(AVAILABLE DATA Opens)

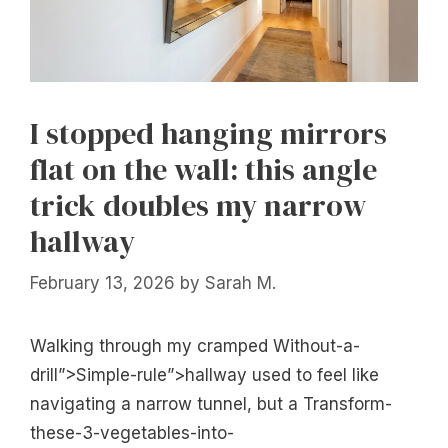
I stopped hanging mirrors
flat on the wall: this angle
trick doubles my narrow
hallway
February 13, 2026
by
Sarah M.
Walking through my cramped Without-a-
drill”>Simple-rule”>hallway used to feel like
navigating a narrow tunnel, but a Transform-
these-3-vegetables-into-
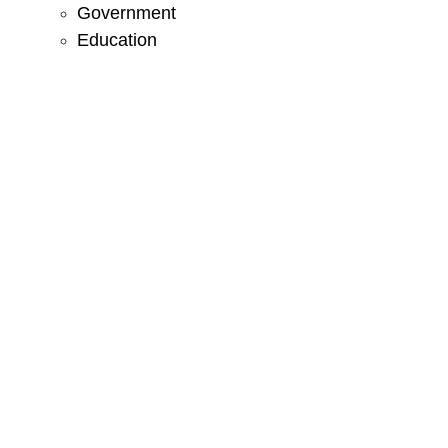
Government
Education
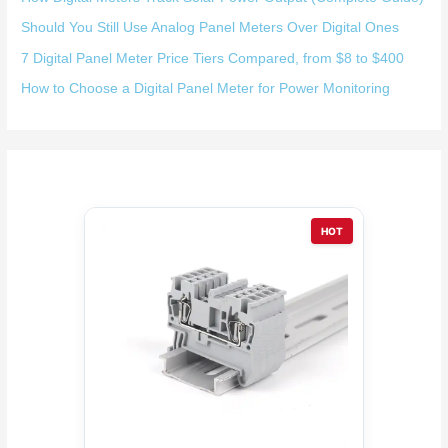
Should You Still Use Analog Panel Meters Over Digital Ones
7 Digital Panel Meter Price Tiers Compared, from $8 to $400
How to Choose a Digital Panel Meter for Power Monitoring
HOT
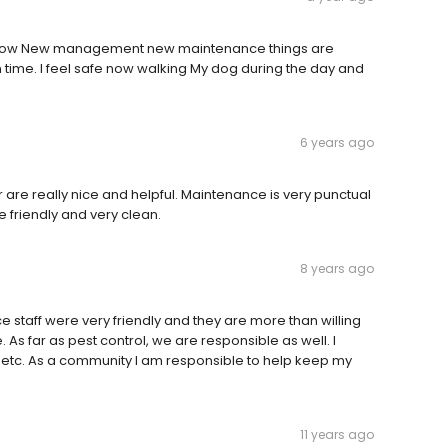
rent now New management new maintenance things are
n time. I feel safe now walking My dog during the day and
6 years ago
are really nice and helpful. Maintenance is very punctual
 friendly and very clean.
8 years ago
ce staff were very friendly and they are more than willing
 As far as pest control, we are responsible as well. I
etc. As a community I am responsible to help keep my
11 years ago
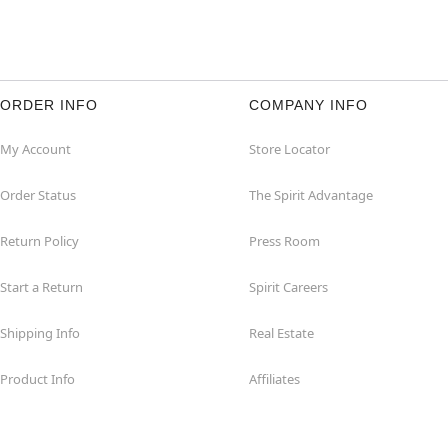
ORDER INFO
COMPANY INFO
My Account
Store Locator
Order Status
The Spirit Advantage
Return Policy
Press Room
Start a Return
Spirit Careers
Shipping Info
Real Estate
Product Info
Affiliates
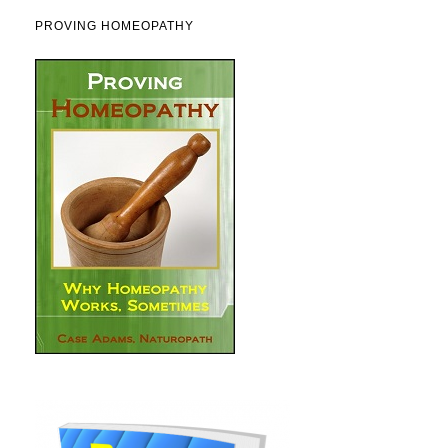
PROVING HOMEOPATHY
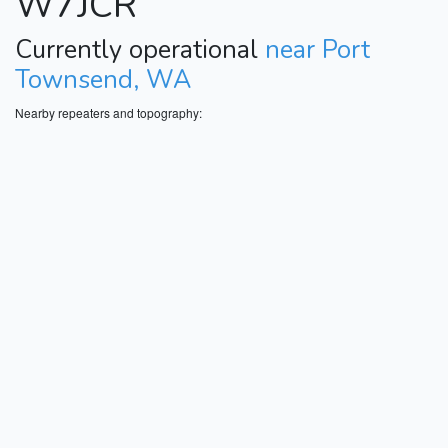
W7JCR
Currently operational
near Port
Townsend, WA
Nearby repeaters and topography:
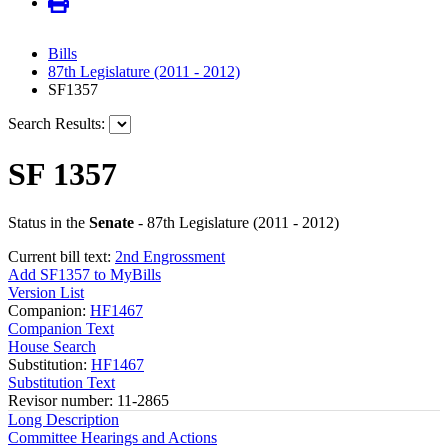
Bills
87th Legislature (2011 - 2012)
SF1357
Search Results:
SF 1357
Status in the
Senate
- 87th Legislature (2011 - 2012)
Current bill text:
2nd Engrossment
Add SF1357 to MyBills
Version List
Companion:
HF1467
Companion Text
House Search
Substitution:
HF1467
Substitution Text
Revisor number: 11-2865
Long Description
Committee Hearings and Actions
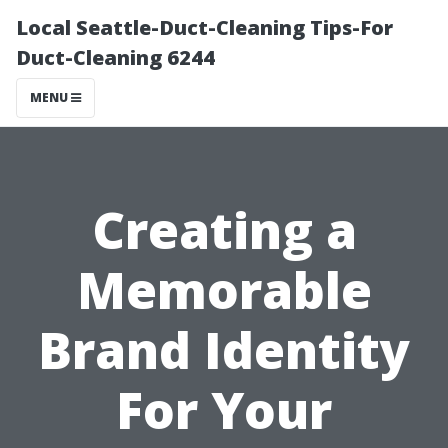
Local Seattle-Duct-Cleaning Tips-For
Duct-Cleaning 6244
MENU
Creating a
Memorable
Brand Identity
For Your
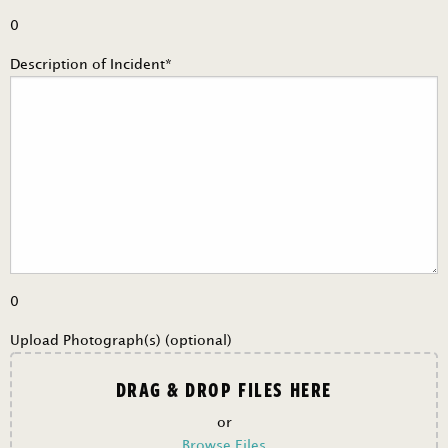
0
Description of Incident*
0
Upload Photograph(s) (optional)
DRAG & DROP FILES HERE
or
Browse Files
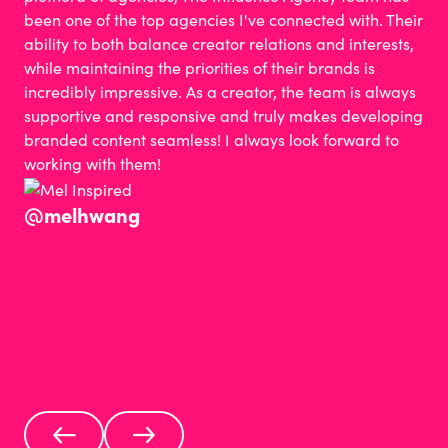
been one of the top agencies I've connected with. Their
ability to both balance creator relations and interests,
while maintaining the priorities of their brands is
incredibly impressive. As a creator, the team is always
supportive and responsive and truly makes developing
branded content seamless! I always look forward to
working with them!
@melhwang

(AVAILABLE DATA Closes)

**WORK REQUEST:**
Some lines above hold the word "Legislature". Copy all of them.

**SOLUTION FOR THIS TASK:**
87th Legislature (2011 - 2012)
- 87th Legislature (2011 - 2012)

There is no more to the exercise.